From what I read this should work

self.bottleneck = nn.Sequential(
            nn.Conv2d(2048, 512, kernel_size=(1, 1), stride=(1, 1), bias=False),
            nn.BatchNorm2d(512, eps=1e-05, momentum=0.1, affine=True, track_running_stats=True),
        )
self.logits = nn.linear(512, 125)
self.heads = nn.Sequential(*[self.bottleneck, self.logits])
model.fc = self.heads

but i keep getting

RuntimeError: Expected 4-dimensional input for 4-dimensional weight [512, 2048, 1, 1], but got 2-dimensional input of size [8, 2048] instead

The goal is after training I can remove the fc layer at the end and have the 512 feature vectors

The error is raised since the activation is flattened in the original resnet before being passed to self.fc as seen here. Since you expect a 4D tensor you could try to replace the self.avgpool with the original avgpool layer in combination with your additional modules, and replace self.fc with nn.Identity. Since this approach sounds quite brittle, the proper way would be to write a custom model and override the forward with your desired modules.

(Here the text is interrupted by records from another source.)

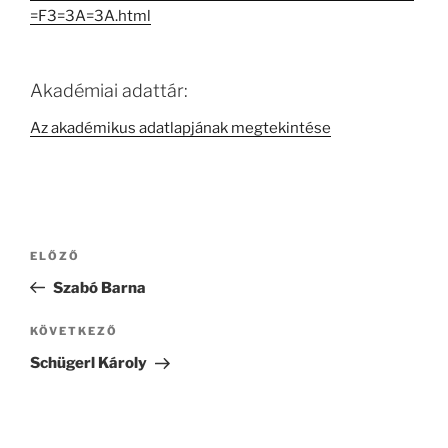
=F3=3A=3A.html
Akadémiai adattár:
Az akadémikus adatlapjának megtekintése
Bejegyzés
Korábbi
ELŐZŐ
navigáció
bejegyzés
Szabó Barna
Következő
KÖVETKEZŐ
bejegyzés
Schügerl Károly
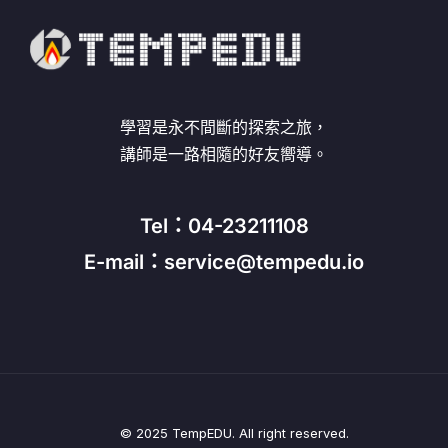
學習是永不間斷的探索之旅，
講師是一路相隨的好友嚮導。
Tel：04-23211108
E-mail：service@tempedu.io
© 2025 TempEDU. All right reserved.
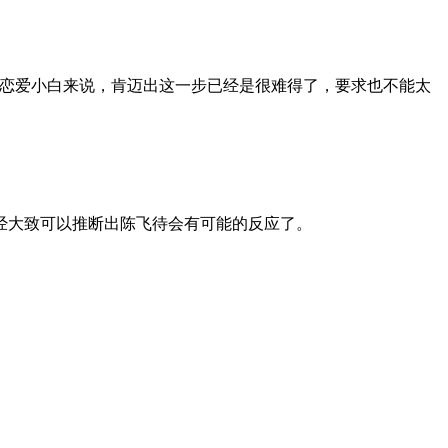
恋爱小白来说，肯迈出这一步已经是很难得了，要求也不能太
经大致可以推断出陈飞待会有可能的反应了。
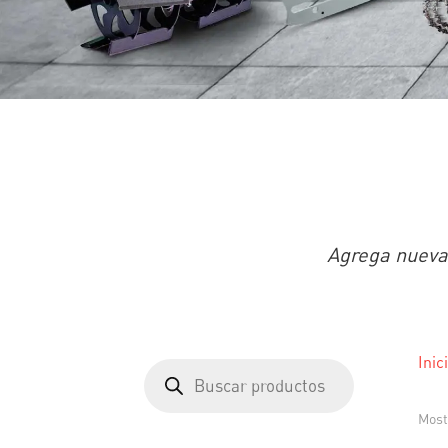
Agrega nuevas
Inic
Búsqueda
de
productos
Most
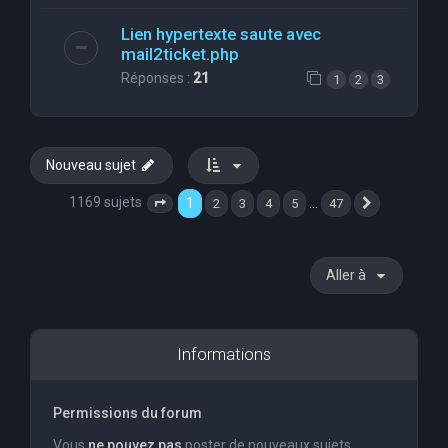
Lien hypertexte saute avec
mail2ticket.php
Réponses :
21
1
2
3
Nouveau sujet
1169 sujets
1
…
2
3
4
5
47
Page
1
sur
47
Suivante
Aller à
Informations
Permissions du forum
Vous
ne pouvez pas
poster de nouveaux sujets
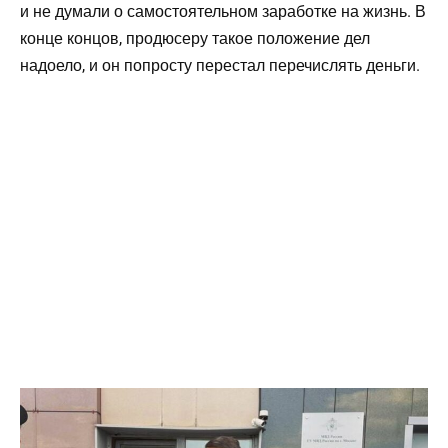
и не думали о самостоятельном заработке на жизнь. В
конце концов, продюсеру такое положение дел
надоело, и он попросту перестал перечислять деньги.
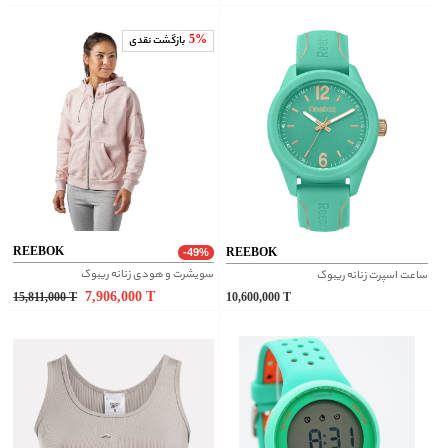
5%
بازگشت نقدی
REEBOK
REEBOK
-49%
سویشرت و هودی زنانه ریبوک
ساعت اسپرت زنانه ریبوک
7,906,000
T
15,811,000
T
10,600,000
T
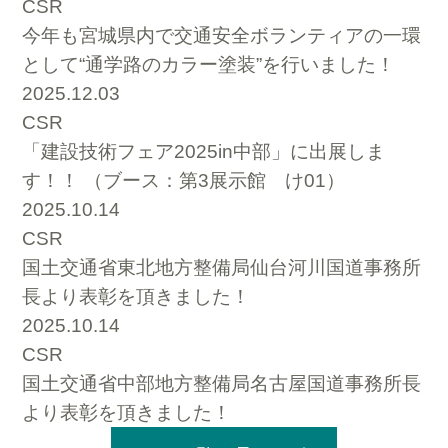
CSR
今年も宮城県内で交通安全ボランティアの一環
として“通学路のカラー塗装”を行いました！
2025.12.03
CSR
「建設技術フェア2025in中部」に出展しま
す！！ （ブース：第3展示館 け01）
2025.10.14
CSR
国土交通省東北地方整備局仙台河川国道事務所
長より表彰を頂きました！
2025.10.14
CSR
国土交通省中部地方整備局名古屋国道事務所長
より表彰を頂きました！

ahh i see, it’s a reshaping issue. Taking your brittle comment into account , it might be better for me to just change the last block from 2048 to 512

From

    (2): Bottleneck(
      (conv1): Conv2d(2048, 512, kernel_size=(1, 1), stride=(1, 1), bias=False)
      (bn1): BatchNorm2d(512, eps=1e-05, momentum=0.1, affine=True, track_running_stats=True)
      (conv2): Conv2d(512, 512, kernel_size=(3, 3), stride=(1, 1), padding=(1, 1), bias=False)
      (bn2): BatchNorm2d(512, eps=1e-05, momentum=0.1, affine=True, track_running_stats=True)
      (conv3): Conv2d(512, 2048, kernel_size=(1, 1), stride=(1, 1), bias=False)
      (bn3): BatchNorm2d(2048, eps=1e-05, momentum=0.1, affine=True, track_running_stats=True)
      (relu): ReLU(inplace=True)
    )
  )
  (avgpool): AdaptiveAvgPool2d(output_size=(1, 1))
  (fc): Linear(in_features=2048, out_features=1000, bias=True)

i updated the blocks with

model.layer4[2].conv3 = nn.Conv2d(512, 256, kernel_size=(3, 3), stride=(1, 1), padding=(1, 1), bias=False)
model.layer4[2].bn3 = nn.BatchNorm2d(256, eps=1e-05, momentum=0.1, affine=True, track_running_stats=True)
model.fc = nn.Linear(512, 125, bias=True)

the resulting model looks correct

    (2): Bottleneck(
      (conv1): Conv2d(2048, 512, kernel_size=(1, 1), stride=(1, 1), bias=False)
      (bn1): BatchNorm2d(512, eps=1e-05, momentum=0.1, affine=True, track_running_stats=True)
      (conv2): Conv2d(512, 512, kernel_size=(3, 3), stride=(1, 1), padding=(1, 1), bias=False)
      (bn2): BatchNorm2d(512, eps=1e-05, momentum=0.1, affine=True, track_running_stats=True)
      (conv3): Conv2d(512, 512, kernel_size=(3, 3), stride=(1, 1), padding=(1, 1), bias=False)
      (bn3): BatchNorm2d(512, eps=1e-05, momentum=0.1, affine=True, track_running_stats=True)
      (relu): ReLU(inplace=True)
    )
  )
  (avgpool): AdaptiveAvgPool2d(output_size=(1, 1))
  (fc): Linear(in_features=512, out_features=125, bias=True)

however when i try

sample = torch.randn(2,3,224,224)
model(sample)

I get

RuntimeError: The size of tensor a (512) must match the size of tensor b (2048) at non-singleton dimension 1

The error is raised since you changed the last part of the Botleneck layer, without adapting the skip connection, which will now fail with the shape mismatch error in this line of code.